Best of Japan 2000-2009: Ryuji Yamakawa vs. Tomoaki Honma, BJPW 1/2/00




1. Ryuji Yamakawa vs. Tomoaki Honma, BJPW 1/2/00

This match was what got me back into death matches years and years ago. I'm pretty sure the first tape in most tape traders' collection was some sort of death match. Either the IWA Death match tourney, or some FMW tape, or a W*ing comp, or the Sabu/Funk Born to Be Wired match, or something like that. My first tape I traded for was a compilation of all sorts of death matches, from fire to barbed wire to one with a live snake. The tape blew my mind. I don't know what I was expecting, but the tape was weirder in ways I hadn't thought about. I thought the matches would be big spectacles, not sad little events in half empty gyms fought by pudgy guys in jeans, with no production value. It may have been foolish to expect glamour from something called "death matches", but somehow it was seamier than I expected, not so much due to the violence, but for the realization that the payoffs for rolling around in glass couldn't be that big when the promotion appeared to be holding its show in a parking lot and didn't seem to have an actual ring. So I had bought into the gimmick of death matches, and quickly realized it was a gimmick . Although good lord in retrospect I should probably be thankful I wandered into something as harmless as Japanese death matches. It's hard to say why death matches appealed to me yet something like Faces of Death or Mondo Cane sounds like my worst type of nightmare that I wouldn't be able to unsee. But whatever the appeal, it faded fast as the matches just didn't have enough substance to hold my attention. And then Yamakawa and Honma arrived and added death match insanity to the strong style of wrestling that teenage me was becoming obsessed with.

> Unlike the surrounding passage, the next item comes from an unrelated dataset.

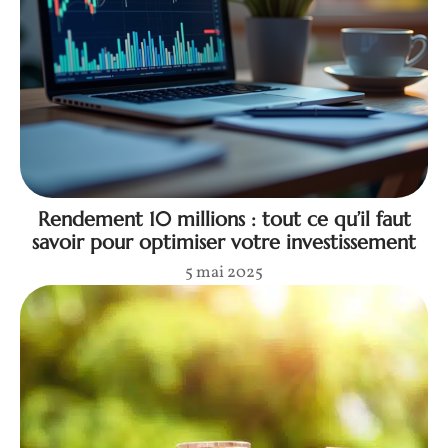
Rendement 10 millions : tout ce qu’il faut
savoir pour optimiser votre investissement
5 mai 2025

Feeling out process here is really good as they both really struggle around the barbed wire boards. Soon Honma gets thrown into one of the boards, but awesomely runs up the board and backflips away from it, then throws Yamakawa into it. Honma has a really great running elbow, too. We go wandering through the crowd for awhile, getting tossed into some chairs, wandering while grabbing each others' heads...and then Yamakawa gets powerbombed on the stage...and then gets brainbustered...and is busted open. And things are getting awesome. Yamakawa has really great kicks to Honma's dome.

Back in the ring and they fight on the apron, and Honma is great as he throws his full body into preventing his bod from getting suplexed from the ring to the floor, breaks free and blasts Yamakawa with a running elbow (all of Honma's roaring elbows were brutal in this, which is nice since I had no problem buying them as a finish) that sends him flying to the floor and Honma hits an out of control somersault tope. And we then get a series of absolutely insane spots, like powerbombs into barbed wire, Yamakawa takes a rana to the floor into barbed wire, a fucking rana off the top to the floor through barbed wire, and the whole time that giant nail board is looming at ringside. This whole thing is just nuts, and just as much fun 14 years later.